Zimbabwe has resumed chrome exports for the first time since 2011 when the government imposed a ban of raw chrome exports to encourage beneficiation of the mineral.
The government lifted the four-year ban on chrome ore exports in June this year to boost foreign earnings from the sector and enhance viability of small scale miners.
While the government had imposed the ban on chrome ore exports to encourage firms to beneficiate the mineral, the suspension had a negative impact on producers, particularly small scale miners, some of whom were forced to shut down due to viability problems.
Small scale miners could not sell their produce due to low smelting capacity in the country, leaving them with stocks of chrome ore and no alternative source of revenue.
Apart from lifting the export ban, the government scrapped the 20 percent export tax on raw chrome to restore viability, but the royalty rate was increased from two percent to five percent.
“Volumes have started moving, though slowly, but the good thing is we’ve started exporting,” Deputy Mines and Mining Development Minister Fred Moyo told our Harare Bureau.
He said exports were resumed last week.
The ban on raw chrome exports will allow local producers to export up to 30 million tonnes and this would give companies enough time to invest in beneficiations facilities.
Already, the government has signed off take agreements with international buyers, including a leading global commodities firm.
“The agreements are on the basis of what the buyers want at any given time in terms of quality and quantity,” said Moyo.
Before the export ban, Zimbabwe had been producing an average 750,000 tonnes per year.
The 2011 ban was not the first as the government in 2007 suspended raw chrome.
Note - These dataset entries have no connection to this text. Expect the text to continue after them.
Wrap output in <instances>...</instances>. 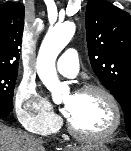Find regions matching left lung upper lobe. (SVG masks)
<instances>
[{
    "mask_svg": "<svg viewBox=\"0 0 131 151\" xmlns=\"http://www.w3.org/2000/svg\"><path fill=\"white\" fill-rule=\"evenodd\" d=\"M88 54L101 83L114 95L131 135V16L106 0H89L85 15Z\"/></svg>",
    "mask_w": 131,
    "mask_h": 151,
    "instance_id": "5c2ea615",
    "label": "left lung upper lobe"
}]
</instances>
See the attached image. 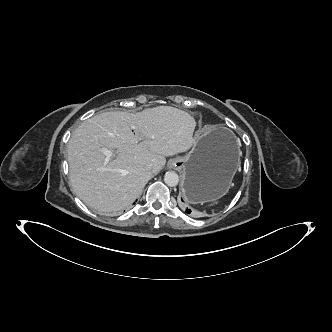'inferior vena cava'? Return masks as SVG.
Here are the masks:
<instances>
[{"label":"inferior vena cava","mask_w":332,"mask_h":332,"mask_svg":"<svg viewBox=\"0 0 332 332\" xmlns=\"http://www.w3.org/2000/svg\"><path fill=\"white\" fill-rule=\"evenodd\" d=\"M146 169H147L148 171H152V169H153V164H152V163L147 164V165H146Z\"/></svg>","instance_id":"1"}]
</instances>
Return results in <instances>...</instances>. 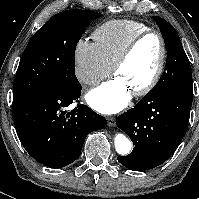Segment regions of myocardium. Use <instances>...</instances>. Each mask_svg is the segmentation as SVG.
Instances as JSON below:
<instances>
[{
	"label": "myocardium",
	"instance_id": "myocardium-1",
	"mask_svg": "<svg viewBox=\"0 0 199 199\" xmlns=\"http://www.w3.org/2000/svg\"><path fill=\"white\" fill-rule=\"evenodd\" d=\"M151 35L156 36L160 43L161 53H160L159 62L151 79L144 86L132 92L134 96H145L149 94L157 86L163 75L167 59V45L163 35L155 29H149L138 34L125 46V48L118 55V57L115 59L112 65V72L113 74L116 75L118 69L128 60V58L131 56L137 45L144 38Z\"/></svg>",
	"mask_w": 199,
	"mask_h": 199
}]
</instances>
The government has also faced challenges putting in place a system to avoid prejudice on revenue since lifting the ban in 2009, the chrome sub-sector continued to experience challenges.
These included lack of effective accounting framework for chrome ore volumes and values that were being exported through the port of Maputo, lack of a well-coordinated administration and monitoring framework for production, marketing and export of chrome ore and environmental degradation resulting from uncontrolled mining of chrome ore.
As such, the government has now created a special purpose vehicle to facilitate buying and selling of chrome ore from small scale miners following the lifting of export ban on the mineral.
The SPV, to be composed of the Ministry of Mines and Mining Development, the Reserve Bank of Zimbabwe, Minerals Marketing Corporation Zimbabwe and Zimbabwe Revenue Authority, is meant to create efficiencies in buying and selling of chrome ore.
Zimbabwe, alongside South Africa holds about 90 percent of the world’s chrome reserves, according to the US Geological survey.
The major producers are ZimAlloys, currently under reconstruction and Zimasco, owned by China’s Sinosteel Corporation.